Faith leaders from diverse traditions descended on the Holy City of Jerusalem on May 14, 2013 as part of the Middle East Peace Initiative (MEPI) and to honor the tenth anniversary of the “Jerusalem Declaration” for peace. Baptists, Pentecostals, Muslims and Buddhists – both clergy and some laypersons – flew in from Switzerland, Sweden, Germany, the Netherlands, Italy, and Austria, as well as Brazil, Suriname, and from a dozen cities in the United States – all eager to experience first-hand the spiritual treasures of this land, to learn, and to offer their prayers and voices for peace.
Dr. Dawud Assad, a longtime MEPI participant, founding member and former Chairman of the U.S. Council of Mosques, as well as a Muslim cleric, emphasized at the orientation session on May 14th that he grew up in Jerusalem as a Palestinian, and he emphasized that as a boy his family had a Jewish family living with them. He has now lived in the United States for many years but emphasized that these interfaith programs have seriously helped the peace process.

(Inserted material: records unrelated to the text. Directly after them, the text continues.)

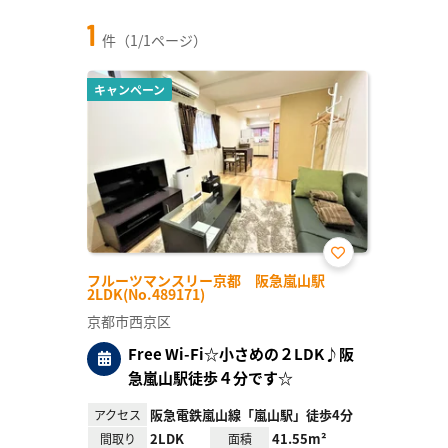
1
件（1/1ページ）
キャンペーン
お気
フルーツマンスリー京都 阪急嵐山駅
に入
2LDK(No.489171)
り登
録
京都市西京区
Free Wi-Fi☆小さめの２LDK♪阪
急嵐山駅徒歩４分です☆
阪急電鉄嵐山線「嵐山駅」徒歩4分
アクセス
2LDK
41.55m²
間取り
面積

Dr. Michael Jenkins, Chairman Emeritus of the American Clergy Leadership Conference, welcomed some 46 participants at the Hotel Dan and gave an overview of the mission of the upcoming four days.
“This is not tourism: We call this a peace mission. We are going to the holy sites to pray for peace,” he said. He added: “Some people ask why we would want to meet in Jerusalem when there is such a danger of war breaking out in the area, but I say that’s why we have to be here. What we need is an optimistic attitude of faith. We are here celebrating the 10th Anniversary of the Jerusalem Declaration in which Jews, Muslims and Christians repented to God for the division of God’s people and for not having really understood one another. Faith leaders are responsible to demonstrate ways in which dialogue and understanding can reduce tensions and lead to cooperation toward peace. As Jewish scholar Shelly Elkayam has documented, since MEPI tours to Jerusalem, there has been a precipitous decline in violence over the last 10 years.
Archbishop George Augustus Stallings, chairman of the ACLC began his remarks by revisiting the chant that the clergy uttered in 2003 as they marched arm in arm through the Old City: “Peace, Shalom, Salam al Lekum! Peace Shalom, Salam al Lekum, Pray for Peace in the Middle East.” “It is a very unifying song, when we as children of the Abrahamic faiths can come together, not only under God but in God. Because we are brothers and sisters,” he told the gathering.
Archbishop Stallings went on to say: “In this place, that has been touched by the power and presence of faith, what is so fascinating, when you read the Bible and you visit this country, you realize how close the places are, how concentrated this region here.
“It was the genius of Rev. Dr. Sun Myung Moon to bring gatherings here. He saw that it was incumbent to show the sensitivities of this area, that Palestinians don’t like to call it ‘Israel;’ that Israelis don’t like to call it ‘Palestine.’ For us as Christians, it was an eye opener to be reminded that Christianity wasn’t the only religion in the world. The beautiful thing about our work is the opportunity to put feet to our faith, to realize we are really from one blood,” the Archbishop said.
The scholars and clergy gathered for prayer and preaching at 6:00 a.m. the next day, May 15, 2013, then boarded buses to visit the house where tradition holds that Mary, the mother of Jesus, received her revelation from the Archangel Gabriel. Dr. Vandy Kennedy of Capital Heights, Maryland led the group in prayer at the location, which is today within the Church of the Annunciation. The clergy then stopped to pray at the Mount of Beatitudes, where Jesus gave the Sermon on the Mount, and they visited the ruins of the village of Capernaum where Jesus lived and preached for the greater part of his public mission.
Clergy then took a boat ride on the Sea of Galilee as Bishop Jesse Edwards led the spirit-filled group in a gospel music sing-along. The unforgettable experience for many was the donning white baptismal robes and getting baptized in the Jordan River at the village of Yardenit. Bishop Edwards conducted the baptisms as Dr. Kennedy and Archbishop Stallings sang from the water’s edge, “Wade in the Water.”
A group of clergy steps into the water of the Jordan on May 15, 2013, led by Bishop Jesse Edwards, co-chairman of the American Clergy Leadership Conference.
Doug Burton flanked by Bishop Jesse Edwards and Bishop Carlton Walters prepares to be immersed in the Jordan waters.